Being Andy’s caregiver requires me to be willing to look for answers to questions that the best minds in science and medicine don’t know how to resolve.
This is extremely humbling.
It also forces me into recognizing the real work I do and the depth of creativity and the power of certainty I must tap into. I am the lead research and development scientist in an ongoing study of one person. I also happen to love that person with all my heart.
Unlike real scientists, who garner their power from education, lab results, and a body of knowledge to build upon, my power comes only from fifty years of loving this one man who has lived with Parkinson’s disease for nineteen of those years.
This sounds romantic but it doesn’t manifest that way. Our love has had to rearrange and become nitty gritty, resolved and full of perseverance. A lot of transformation has happened for our love to include new skills and our definition of romance has broadened considerably.

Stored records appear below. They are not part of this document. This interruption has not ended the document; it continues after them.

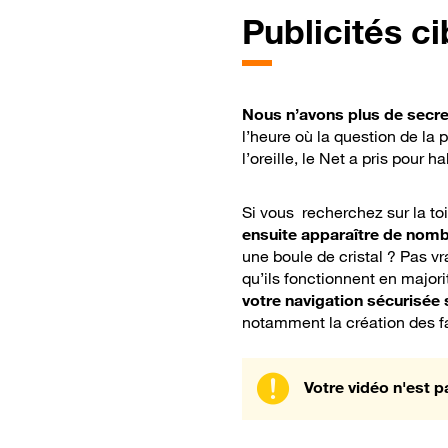
Publicités c
Nous n’avons plus de secre
l’heure où la question de la 
l’oreille, le Net a pris pour 
Si vous recherchez sur la toi
ensuite apparaître de nomb
une boule de cristal ? Pas v
qu’ils fonctionnent en major
votre navigation sécurisée 
notamment la création des f
Votre vidéo n'est p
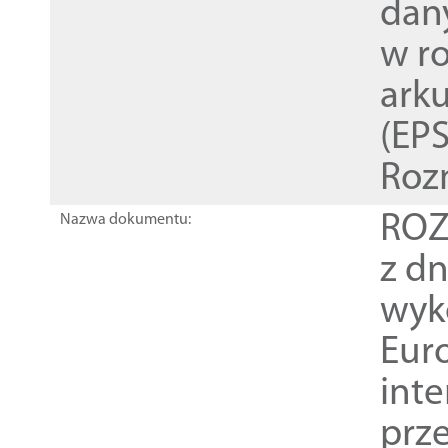
dan
w r
ark
(EPS
Roz
ROZ
Nazwa dokumentu:
z dn
wyk
Euro
inte
prz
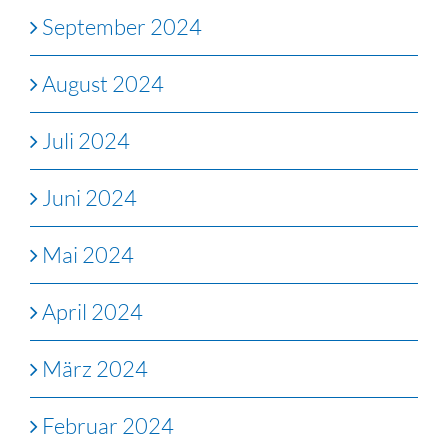
September 2024
August 2024
Juli 2024
Juni 2024
Mai 2024
April 2024
März 2024
Februar 2024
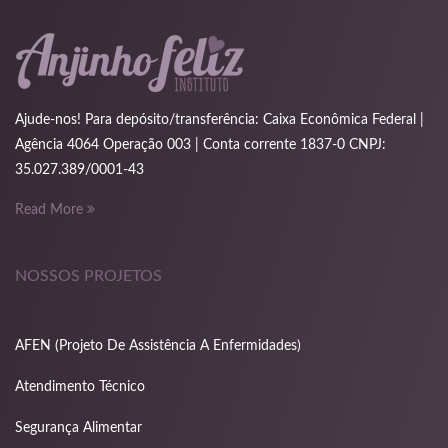
ink
acklink
ink
Ajude-nos! Para depósito/transferência: Caixa Econômica Federal |
Agência 4064 Operação 003 | Conta corrente 1837-0 CNPJ:
ink
35.027.389/0001-43
ink satın al
Read More
ink panel
NOSSOS PROJETOS
ink panel
ink panel
AFEN (Projeto De Assistência A Enfermidades)
ink panel
Atendimento Técnico
ink panel
Segurança Alimentar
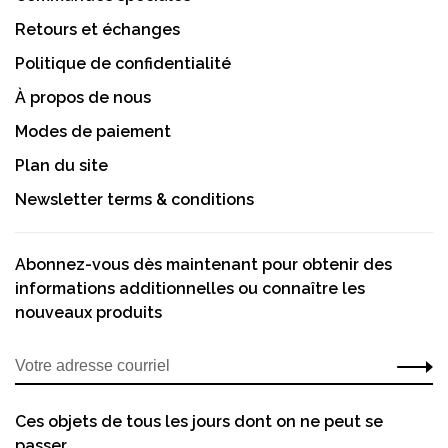
Retours et échanges
Politique de confidentialité
À propos de nous
Modes de paiement
Plan du site
Newsletter terms & conditions
Abonnez-vous dès maintenant pour obtenir des
informations additionnelles ou connaître les
nouveaux produits
Ces objets de tous les jours dont on ne peut se
passer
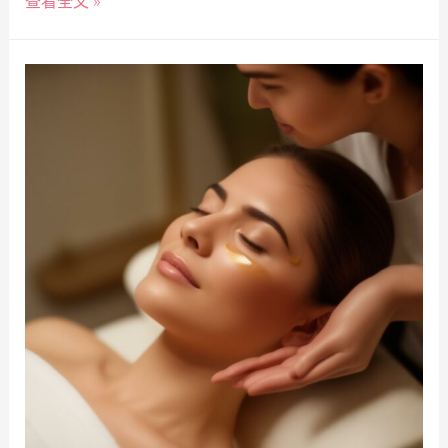
查看全文 »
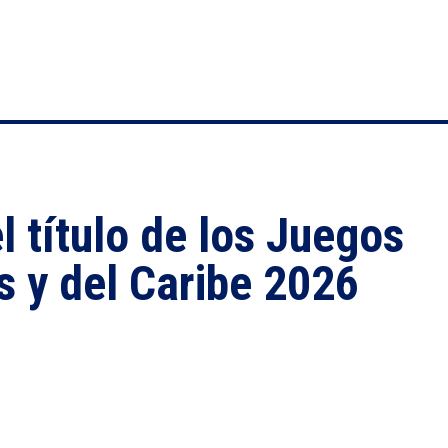
 título de los Juegos
 y del Caribe 2026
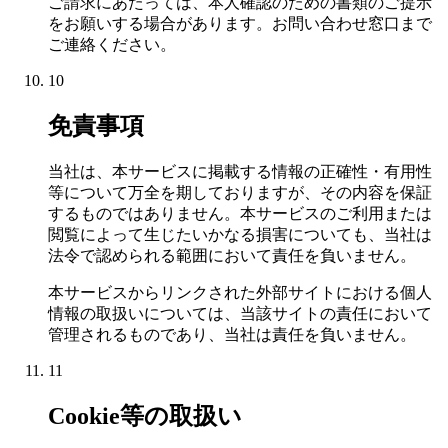
ご請求にあたっては、本人確認のための書類のご提示
をお願いする場合があります。お問い合わせ窓口まで
ご連絡ください。
10
免責事項
当社は、本サービスに掲載する情報の正確性・有用性
等について万全を期しておりますが、その内容を保証
するものではありません。本サービスのご利用または
閲覧によって生じたいかなる損害についても、当社は
法令で認められる範囲において責任を負いません。
本サービスからリンクされた外部サイトにおける個人
情報の取扱いについては、当該サイトの責任において
管理されるものであり、当社は責任を負いません。
11
Cookie等の取扱い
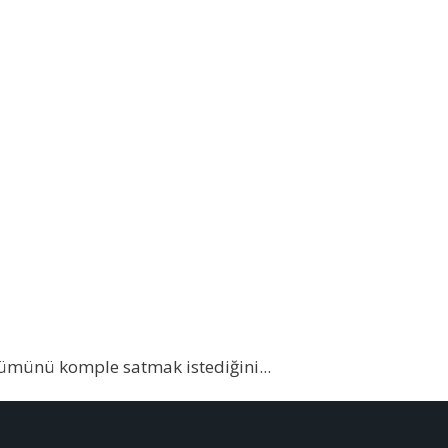
bölümünü komple satmak istediğini
...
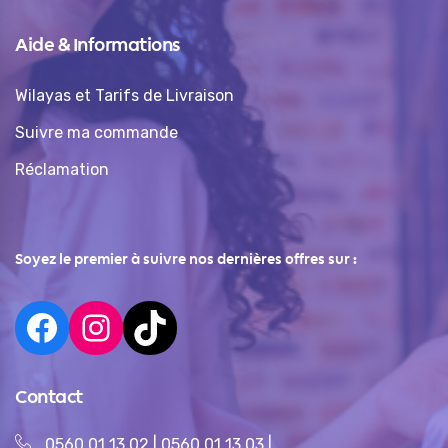
Aide & Informations
Wilayas et Tarifs de Livraison
Suivre ma commande
Réclamation
Soyez le premier à suivre nos dernières offres sur :
Contact
0560 01 13 02
|
0560 01 13 03
|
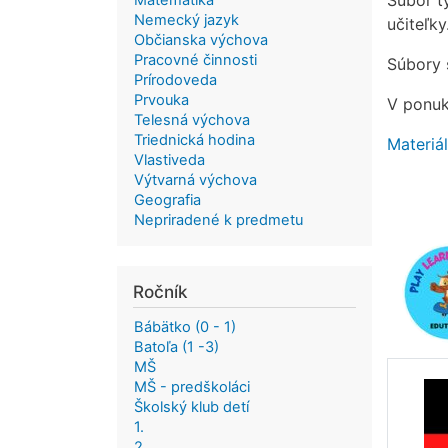
Súbor tý
Matematika
Nemecký jazyk
učiteľky
Občianska výchova
Pracovné činnosti
Súbory 
Prírodoveda
Prvouka
V ponuke
Telesná výchova
Triednická hodina
Materiál
Vlastiveda
Výtvarná výchova
Geografia
Nepriradené k predmetu
Ročník
Bábätko (0 - 1)
Batoľa (1 -3)
MŠ
MŠ - predškoláci
Školský klub detí
1.
2.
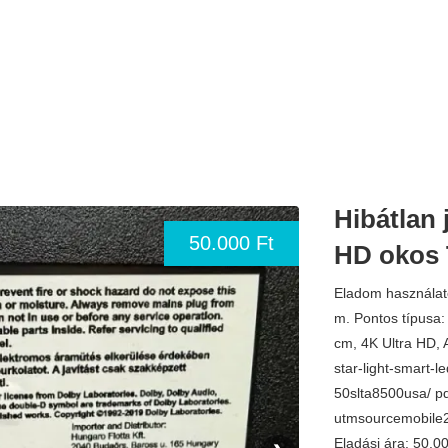
Hibátlan 
50.000 Ft
HD okos 
Eladom használato
m. Pontos típusa:
cm, 4K Ultra HD, 
star-light-smart-l
50slta8500usa/ 
utmsourcemobile
Eladási ára: 50.0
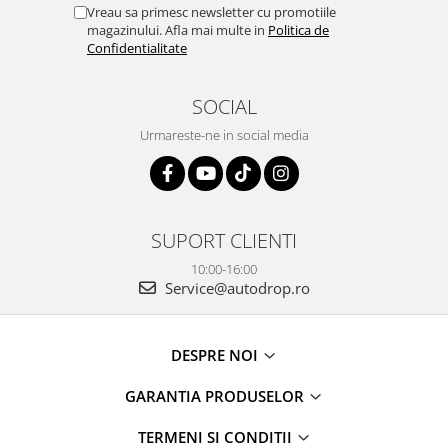
Vreau sa primesc newsletter cu promotiile
magazinului. Afla mai multe in
Politica de
Confidentialitate
SOCIAL
Urmareste-ne in social media
SUPORT CLIENTI
10:00-16:00
Service@autodrop.ro
DESPRE NOI
GARANTIA PRODUSELOR
TERMENI SI CONDITII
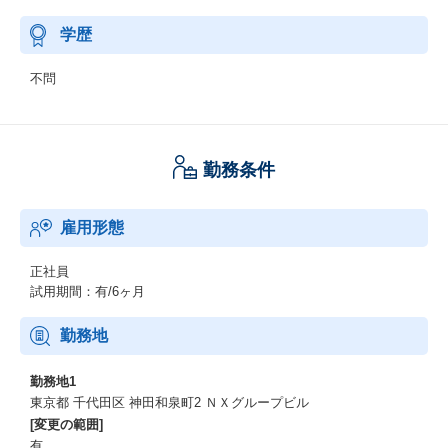
学歴
不問
勤務条件
雇用形態
正社員
試用期間：有/6ヶ月
勤務地
勤務地1
東京都 千代田区 神田和泉町2 ＮＸグループビル
[変更の範囲]
有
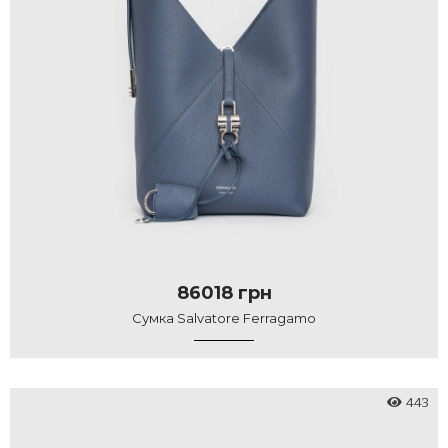
86018 грн
Сумка Salvatore Ferragamo
443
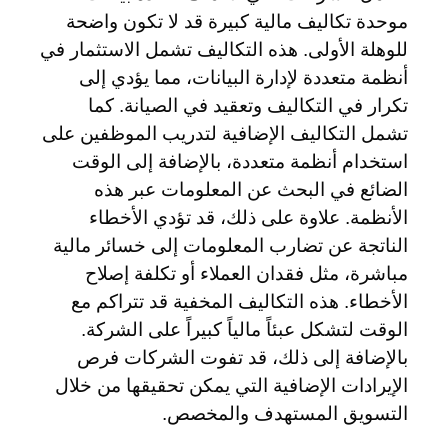
موحدة تكاليف مالية كبيرة قد لا تكون واضحة
للوهلة الأولى. هذه التكاليف تشمل الاستثمار في
أنظمة متعددة لإدارة البيانات، مما يؤدي إلى
تكرار في التكاليف وتعقيد في الصيانة. كما
تشمل التكاليف الإضافية لتدريب الموظفين على
استخدام أنظمة متعددة، بالإضافة إلى الوقت
الضائع في البحث عن المعلومات عبر هذه
الأنظمة. علاوة على ذلك، قد تؤدي الأخطاء
الناتجة عن تضارب المعلومات إلى خسائر مالية
مباشرة، مثل فقدان العملاء أو تكلفة إصلاح
الأخطاء. هذه التكاليف المخفية قد تتراكم مع
الوقت لتشكل عبئاً مالياً كبيراً على الشركة.
بالإضافة إلى ذلك، قد تفوت الشركات فرص
الإيرادات الإضافية التي يمكن تحقيقها من خلال
التسويق المستهدف والمخصص.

An incurable illness forces this issue but when we were finally able to embrace our new reality, guess what happened?
This is the only answer to all the impossible questions that appear before you in the presence of a suffering loved one. Love is the only thing I’ve found that doesn’t run out and actually grows when there don’t seem to be any answers.
What can be done to help Andy stop choking and aspirating?
Is there any way his voice could return?
When his thinking becomes confused what can I do?
Will I be able to create a life for him that he enjoys?
Can we ever stop his symptoms?
Can I love my own life when it is challenged so often by Andy’s progressing disease?
My Mom is in a similar situation- at age 90- her medicine that keeps her heart failure in check, no longer works and hard questions come up.
Is there any way to relieve the edema-the extreme swelling-that plagues her feet and legs and makes walking or standing painful?
Can we help her breathe more easily?
What can be done to help our Mom?
We run out of answers.
We run out of patience.
We run out of ideas and the capacity to witness suffering.
We run out of kindness and compassion and the ability to be nice.
When we run out of these, we can only turn to love.
I find my love over and over again in stillness. My own meditative breath is the engine that takes me there. Sometimes I also find it in movement-especially moving in nature- and allowing myself to remember I am nature. Often I reclaim my love in prayer as I once again feel the friendship and presence of our creator.
When love returns-even if it starts in a small way- it’s like dipping my toe in the ocean. I am reminded of the vast supply and soon will be fully submerged, taking it in like a sponge filling with water.
When I look for answers and I am floating in more and more love, then the answers that appear are actually useful. This is the beginning of the new wave of treatment that we caregivers must tap into.
Everything becomes infused with the power of love, which makes everything bearable, everything better.